Start of DATA UNDER STUDY
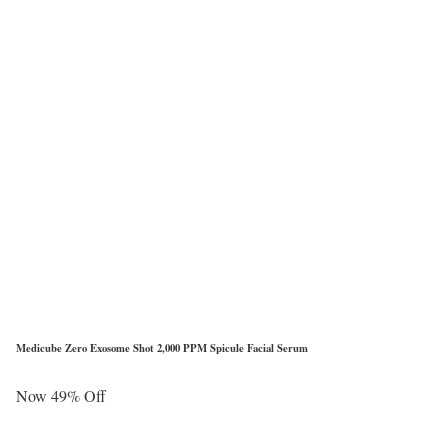
Medicube Zero Exosome Shot 2,000 PPM Spicule Facial Serum
Now 49% Off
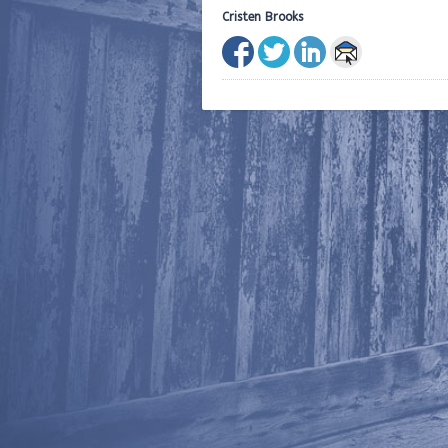
Cristen Brooks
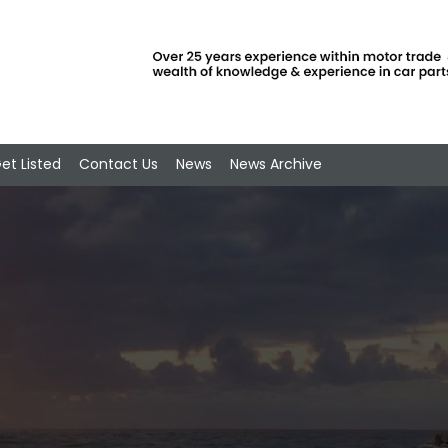
et Listed
Contact Us
News
News Archive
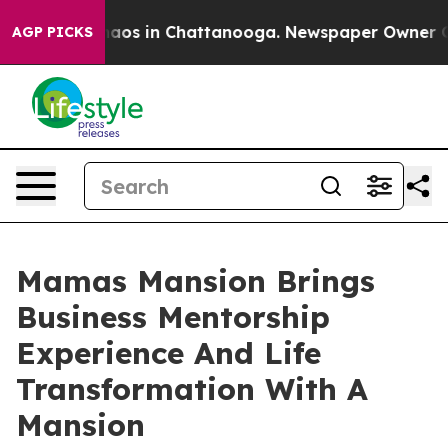
ollapse
Chaos in Chattanooga. Newspaper Owner Calls
AGP PICKS
Mamas Mansion Brings
Business Mentorship
Experience And Life
Transformation With A
Mansion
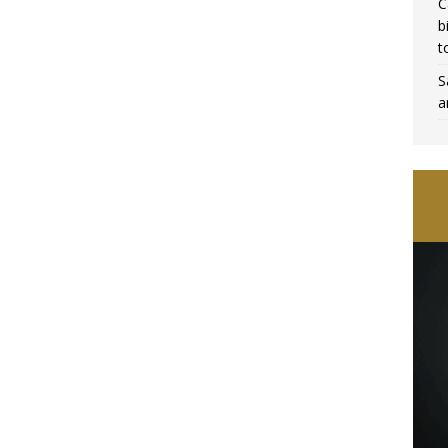
C
b
t
S
a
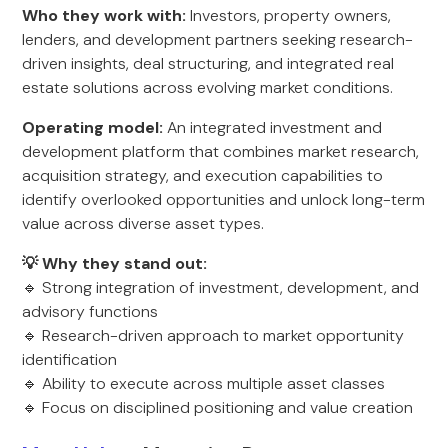
Who they work with:
Investors, property owners,
lenders, and development partners seeking research-
driven insights, deal structuring, and integrated real
estate solutions across evolving market conditions.
Operating model:
An integrated investment and
development platform that combines market research,
acquisition strategy, and execution capabilities to
identify overlooked opportunities and unlock long-term
value across diverse asset types.
💡 Why they stand out:
🔹 Strong integration of investment, development, and
advisory functions
🔹 Research-driven approach to market opportunity
identification
🔹 Ability to execute across multiple asset classes
🔹 Focus on disciplined positioning and value creation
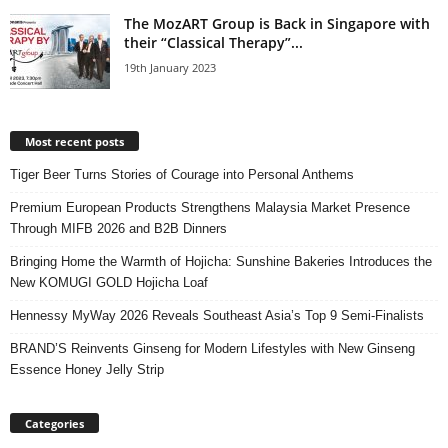
The MozART Group is Back in Singapore with
their “Classical Therapy”...
19th January 2023
Most recent posts
Tiger Beer Turns Stories of Courage into Personal Anthems
Premium European Products Strengthens Malaysia Market Presence
Through MIFB 2026 and B2B Dinners
Bringing Home the Warmth of Hojicha: Sunshine Bakeries Introduces the
New KOMUGI GOLD Hojicha Loaf
Hennessy MyWay 2026 Reveals Southeast Asia’s Top 9 Semi-Finalists
BRAND’S Reinvents Ginseng for Modern Lifestyles with New Ginseng
Essence Honey Jelly Strip
Categories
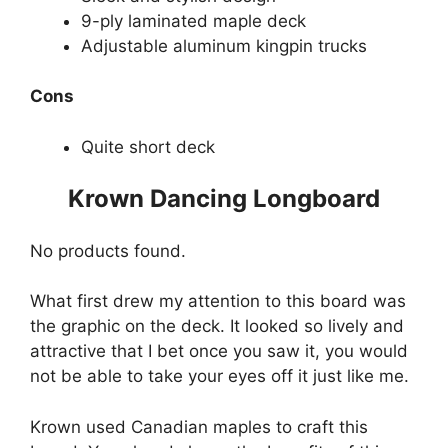
9-ply laminated maple deck
Adjustable aluminum kingpin trucks
Cons
Quite short deck
Krown Dancing Longboard
No products found.
What first drew my attention to this board was
the graphic on the deck. It looked so lively and
attractive that I bet once you saw it, you would
not be able to take your eyes off it just like me.
Krown used Canadian maples to craft this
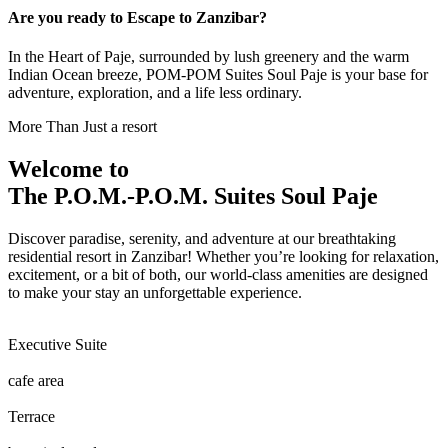
Are you ready to Escape to Zanzibar?
In the Heart of Paje, surrounded by lush greenery and the warm
Indian Ocean breeze, POM-POM Suites Soul Paje is your base for
adventure, exploration, and a life less ordinary.
More Than Just a resort
Welcome to
The P.O.M.-P.O.M. Suites Soul Paje
Discover paradise, serenity, and adventure at our breathtaking
residential resort in Zanzibar! Whether you’re looking for relaxation,
excitement, or a bit of both, our world-class amenities are designed
to make your stay an unforgettable experience.
Executive Suite
cafe area
Terrace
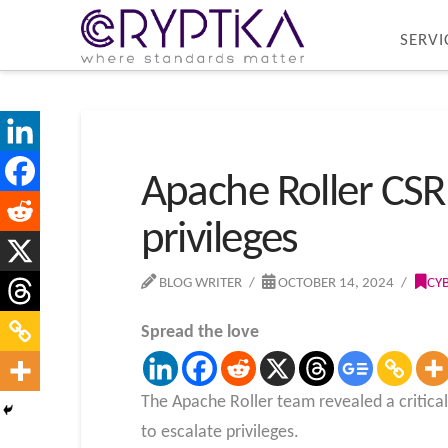
SERVI
Apache Roller CSRF
privileges
BLOG WRITER
OCTOBER 14, 2024
CY
Spread the love
The Apache Roller team revealed a critical
to escalate privileges.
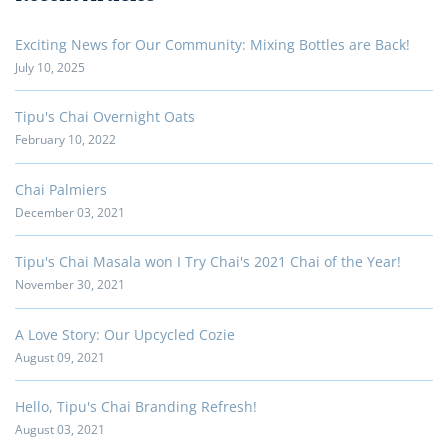
Exciting News for Our Community: Mixing Bottles are Back!
July 10, 2025
Tipu's Chai Overnight Oats
February 10, 2022
Chai Palmiers
December 03, 2021
Tipu's Chai Masala won I Try Chai's 2021 Chai of the Year!
November 30, 2021
A Love Story: Our Upcycled Cozie
August 09, 2021
Hello, Tipu's Chai Branding Refresh!
August 03, 2021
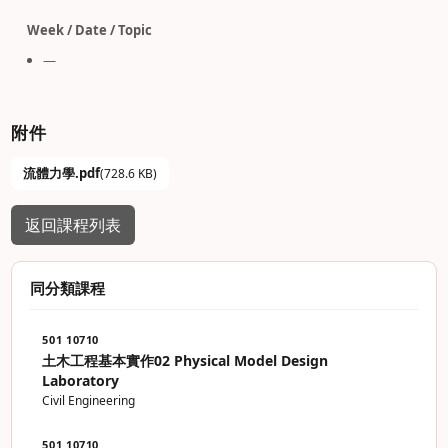
Week / Date / Topic
—
附件
流體力學.pdf
(728.6 KB)
返回課程列表
同分類課程
501 10710
土木工程基本實作02 Physical Model Design
Laboratory
Civil Engineering
501 10710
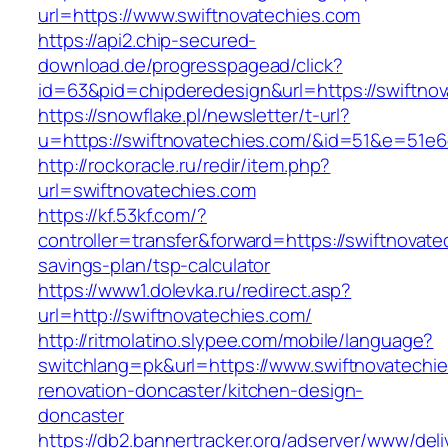
url=https://www.swiftnovatechies.com
https://api2.chip-secured-
download.de/progresspagead/click?
id=63&pid=chipderedesign&url=https://swiftnov
https://snowflake.pl/newsletter/t-url?
u=https://swiftnovatechies.com/&id=51&e=5
http://rockoracle.ru/redir/item.php?
url=swiftnovatechies.com
https://kf.53kf.com/?
controller=transfer&forward=https://swiftnovatec
savings-plan/tsp-calculator
https://www1.dolevka.ru/redirect.asp?
url=http://swiftnovatechies.com/
http://ritmolatino.slypee.com/mobile/language?
switchlang=pk&url=https://www.swiftnovatechie
renovation-doncaster/kitchen-design-
doncaster
https://db2.bannertracker.org/adserver/www/deli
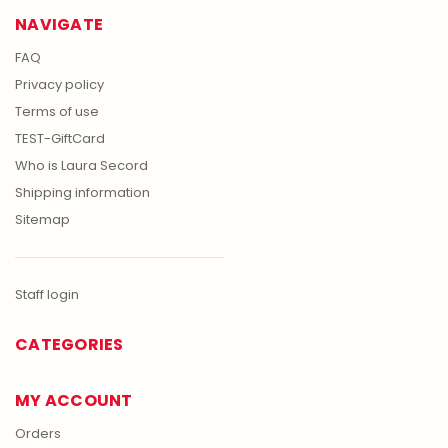
NAVIGATE
FAQ
Privacy policy
Terms of use
TEST-GiftCard
Who is Laura Secord
Shipping information
Sitemap
Staff login
CATEGORIES
MY ACCOUNT
Orders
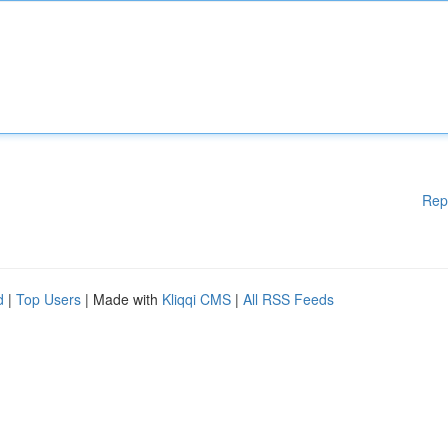
Rep
d
|
Top Users
| Made with
Kliqqi CMS
|
All RSS Feeds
End of DATA UNDER STUDY
Search the listing above for the string "Zanzibar". Copy every line that contains it.

Are you ready to Escape to Zanzibar?
residential resort in Zanzibar! Whether you’re looking for relaxation,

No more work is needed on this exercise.